START PROVIDED DATA

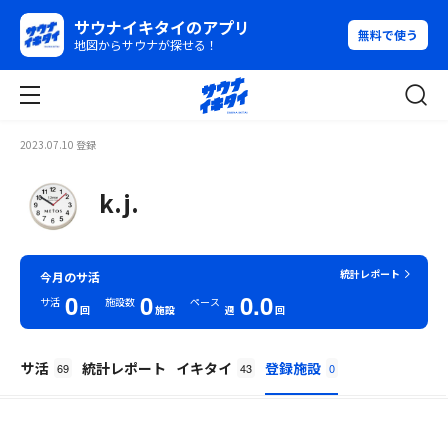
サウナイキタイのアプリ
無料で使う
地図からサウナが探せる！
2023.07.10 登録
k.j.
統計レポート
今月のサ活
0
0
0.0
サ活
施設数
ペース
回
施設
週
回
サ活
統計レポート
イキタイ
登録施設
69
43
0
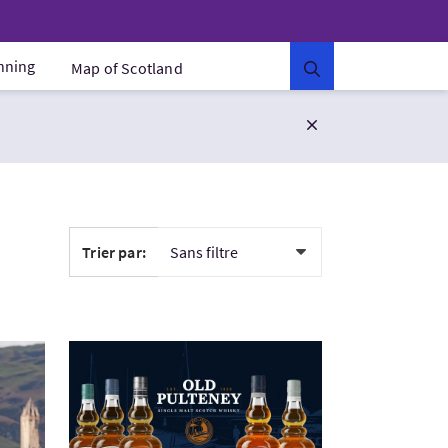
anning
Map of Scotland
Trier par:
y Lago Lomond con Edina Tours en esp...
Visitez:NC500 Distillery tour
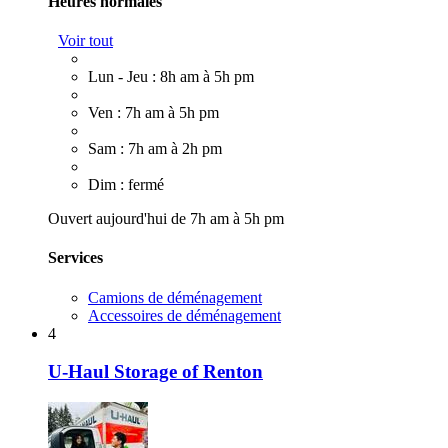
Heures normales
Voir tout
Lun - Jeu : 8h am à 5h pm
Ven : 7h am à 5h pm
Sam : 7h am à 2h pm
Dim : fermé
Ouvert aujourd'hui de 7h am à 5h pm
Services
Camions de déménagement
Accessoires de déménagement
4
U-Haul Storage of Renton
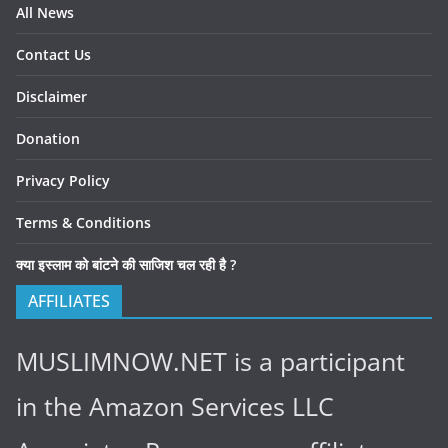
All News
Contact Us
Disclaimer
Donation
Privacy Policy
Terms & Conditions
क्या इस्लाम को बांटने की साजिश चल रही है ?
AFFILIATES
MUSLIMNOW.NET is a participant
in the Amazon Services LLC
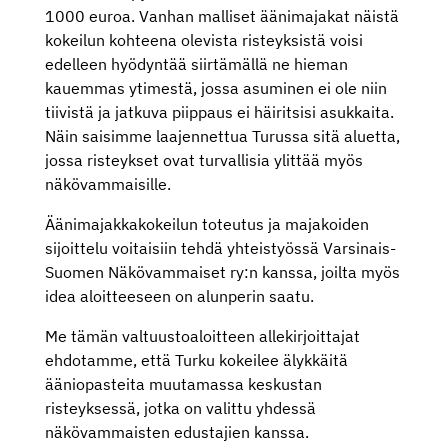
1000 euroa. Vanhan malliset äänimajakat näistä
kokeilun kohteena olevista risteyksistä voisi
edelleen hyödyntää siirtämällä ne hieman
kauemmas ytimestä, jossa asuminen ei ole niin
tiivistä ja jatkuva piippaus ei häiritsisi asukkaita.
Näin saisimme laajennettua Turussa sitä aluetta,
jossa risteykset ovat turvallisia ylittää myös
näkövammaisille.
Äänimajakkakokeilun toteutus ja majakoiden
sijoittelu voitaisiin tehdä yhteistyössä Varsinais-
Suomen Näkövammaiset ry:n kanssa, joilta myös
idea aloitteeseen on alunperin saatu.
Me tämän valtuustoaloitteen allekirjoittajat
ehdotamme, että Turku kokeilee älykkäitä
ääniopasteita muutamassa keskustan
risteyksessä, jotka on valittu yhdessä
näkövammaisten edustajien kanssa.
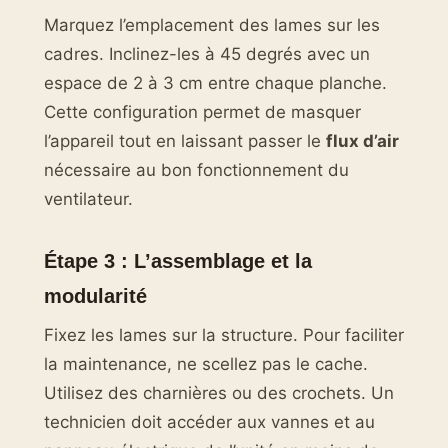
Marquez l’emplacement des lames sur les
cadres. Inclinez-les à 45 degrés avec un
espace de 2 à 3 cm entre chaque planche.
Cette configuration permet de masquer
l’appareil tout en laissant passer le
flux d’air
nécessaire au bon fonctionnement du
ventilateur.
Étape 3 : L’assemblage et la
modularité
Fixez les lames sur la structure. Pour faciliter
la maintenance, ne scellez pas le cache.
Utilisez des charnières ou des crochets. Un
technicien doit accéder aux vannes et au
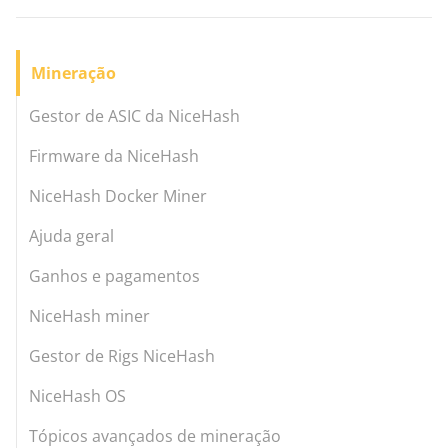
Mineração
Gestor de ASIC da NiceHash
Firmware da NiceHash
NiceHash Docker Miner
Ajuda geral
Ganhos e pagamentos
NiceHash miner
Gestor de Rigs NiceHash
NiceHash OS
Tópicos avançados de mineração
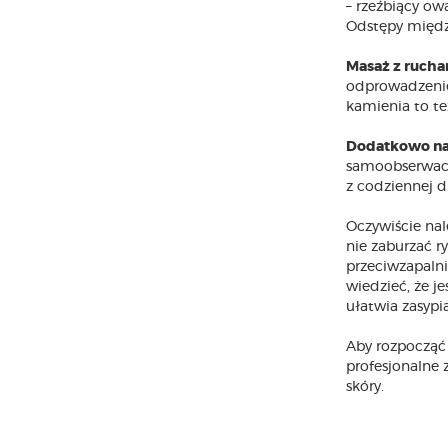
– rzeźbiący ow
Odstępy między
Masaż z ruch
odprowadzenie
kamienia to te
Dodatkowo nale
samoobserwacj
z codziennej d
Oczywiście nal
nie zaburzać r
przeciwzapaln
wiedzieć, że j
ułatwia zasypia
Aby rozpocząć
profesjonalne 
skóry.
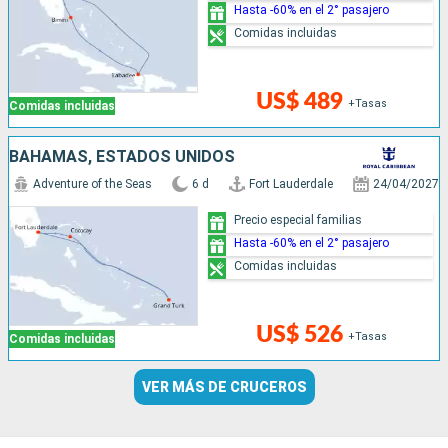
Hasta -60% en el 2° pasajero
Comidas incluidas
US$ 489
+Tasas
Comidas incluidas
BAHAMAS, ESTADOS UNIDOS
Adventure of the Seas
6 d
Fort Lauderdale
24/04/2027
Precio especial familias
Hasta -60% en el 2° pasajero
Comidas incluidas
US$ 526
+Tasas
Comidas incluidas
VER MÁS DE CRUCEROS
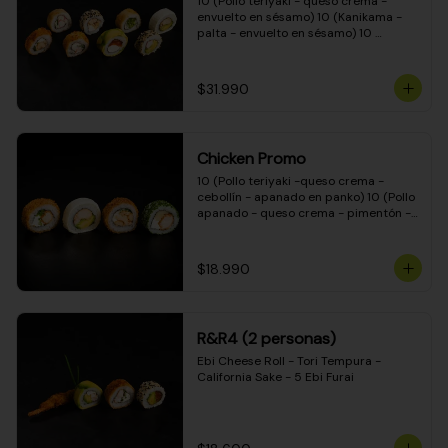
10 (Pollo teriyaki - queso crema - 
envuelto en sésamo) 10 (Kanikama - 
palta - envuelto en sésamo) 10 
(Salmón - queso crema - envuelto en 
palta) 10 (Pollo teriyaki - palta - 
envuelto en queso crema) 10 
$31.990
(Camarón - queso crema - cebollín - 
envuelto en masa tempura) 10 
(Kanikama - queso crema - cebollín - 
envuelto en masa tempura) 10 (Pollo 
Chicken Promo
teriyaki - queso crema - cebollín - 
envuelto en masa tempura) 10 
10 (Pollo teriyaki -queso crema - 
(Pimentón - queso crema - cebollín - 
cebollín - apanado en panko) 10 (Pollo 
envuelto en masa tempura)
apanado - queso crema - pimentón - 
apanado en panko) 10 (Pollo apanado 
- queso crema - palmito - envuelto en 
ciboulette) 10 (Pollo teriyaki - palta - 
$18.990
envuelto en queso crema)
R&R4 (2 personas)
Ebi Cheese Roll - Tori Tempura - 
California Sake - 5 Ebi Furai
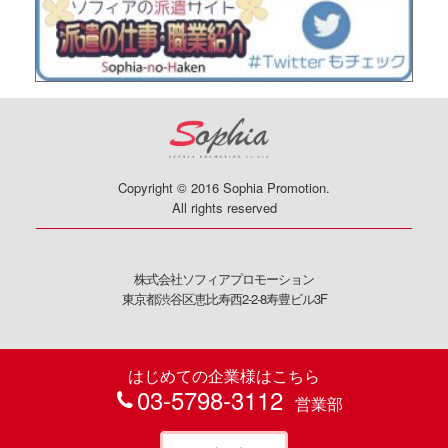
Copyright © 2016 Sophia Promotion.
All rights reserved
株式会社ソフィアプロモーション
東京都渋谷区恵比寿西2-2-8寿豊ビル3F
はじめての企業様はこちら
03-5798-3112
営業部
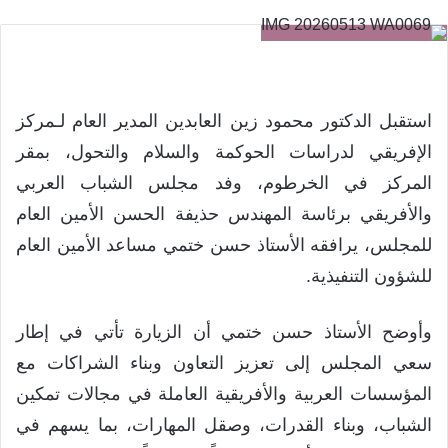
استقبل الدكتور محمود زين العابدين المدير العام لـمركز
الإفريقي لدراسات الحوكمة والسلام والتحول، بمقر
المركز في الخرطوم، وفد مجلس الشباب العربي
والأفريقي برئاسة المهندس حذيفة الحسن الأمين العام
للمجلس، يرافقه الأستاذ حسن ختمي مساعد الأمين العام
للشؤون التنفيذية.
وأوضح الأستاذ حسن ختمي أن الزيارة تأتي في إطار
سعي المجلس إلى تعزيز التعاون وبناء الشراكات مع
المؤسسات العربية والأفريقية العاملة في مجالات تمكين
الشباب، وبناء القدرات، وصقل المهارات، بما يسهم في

END PROVIDED DATA
START PROVIDED DATA

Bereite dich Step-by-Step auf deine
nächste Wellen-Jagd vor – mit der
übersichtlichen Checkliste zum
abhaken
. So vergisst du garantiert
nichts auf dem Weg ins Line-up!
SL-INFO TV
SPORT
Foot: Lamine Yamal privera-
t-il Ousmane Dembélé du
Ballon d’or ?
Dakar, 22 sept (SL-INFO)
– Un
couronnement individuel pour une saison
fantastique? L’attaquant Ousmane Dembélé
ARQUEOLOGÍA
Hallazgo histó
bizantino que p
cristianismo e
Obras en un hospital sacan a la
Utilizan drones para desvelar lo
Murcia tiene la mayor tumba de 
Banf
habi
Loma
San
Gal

END PROVIDED DATA

● **THE TASK**
Please copy each line from the material above in which the string "myös" appears.

● **REPLY**
jossa risteykset ovat turvallisia ylittää myös
Suomen Näkövammaiset ry:n kanssa, joilta myös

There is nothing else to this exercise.